Meski menunjukkan performa yang tidak mengecewakan, Arsenal pada akhirnya harus mengakui keunggulan Paris St-Germain yang tampil dominan sepanjang turnamen, termasuk saat menyingkirkan tim-tim elite Liga Primer lainnya.
PSG kini melangkah ke final di Munich untuk berhadapan dengan Inter Milan. Kekalahan 2-1 di leg kedua semifinal ini jelas menjadi pukulan telak bagi Arteta dan skuadnya di tengah gemuruh perayaan kemenangan PSG di Parc des Princes.
Arsenal menjadi tim Liga Primer keempat yang menjadi korban keganasan PSG di bawah arahan Luis Enrique musim ini, setelah Manchester City, Liverpool, dan Aston Villa.
Melampaui kekecewaan di Paris, tersembunyi kebenaran yang mengusik bagi Mikel Arteta dan Arsenal: sudah lima tahun berlalu sejak trofi terakhir mereka, Piala FA 2020.
Di kancah sepak bola elite, progres tanpa trofi terasa hampa.

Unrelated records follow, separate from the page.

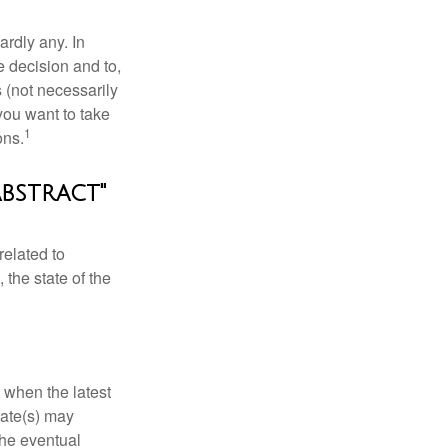
rdly any. In
he decision and to,
s (not necessarily
you want to take
1
ons.
abstract"
related to
 the state of the
 when the latest
mate(s) may
the eventual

Waktu kian menipis bagi Arteta untuk membuktikan kapasitasnya membawa Arsenal kembali meraih kesuksesan nyata.
Meski kini mengarsiteki tim yang dipandang hampir sempurna, kekalahan di Liga Champions adalah tamparan realita yang keras. Meskipun posisinya belum terancam, tekanan untuk menghasilkan gelar juara akan meningkat signifikan musim depan.
Lebih dari sekadar janji kemajuan, Arsenal kini membutuhkan kemenangan nyata.
Arsenal memiliki skuad bertabur bintang seperti Rice, Saka, Odegaard, dan potensi menjanjikan Lewis-Skelly, yang seharusnya menjadi modal untuk meraih trofi.
Namun, kenyataannya, sudah lima tahun Arsenal tanpa gelar. Kini, harapan Arteta untuk mencatatkan sejarah beralih pada mengamankan posisi lima besar Liga Primer demi kembali ke panggung Liga Champions.
Kekalahan di semifinal ini terasa menyesakkan, terutama setelah 20 menit krusial di Emirates dan Paris. PSG berhasil mencuri kemenangan di kandang dan mencetak gol penentu melalui Dembele.
Meski memberikan perlawanan sengit di Paris, Arsenal gagal membobol gawang PSG. Kiper tangguh Gianluigi Donnarumma kembali menjadi momok bagi Arsenal, melakukan dua penyelamatan luar biasa dari peluang emas Martinelli dan Odegaard di awal laga.
Di balik gemerlap Parc des Princes, PSG juga menyimpan ambisi besar untuk menorehkan sejarah, seperti yang terpampang jelas pada tifo raksasa Ultras mereka.
Gol dari Ruiz dan Hakimi di setiap babak memastikan kemenangan PSG, menghukum lini serang Arsenal yang kurang tajam (gol telat Saka tak berarti).
Kini, PSG berpeluang meraih gelar Liga Champions pertama mereka, sementara Arsenal harus kembali menelan pil pahit kegagalan di semifinal untuk keempat kalinya secara beruntun, sebuah antiklimaks bagi musim mereka.
Bagi Arsenal, ini adalah cerita tentang potensi yang tak terwujud dan musim lain di mana mereka gagal melompati jurang pemisah antara tim yang kalah dan juara.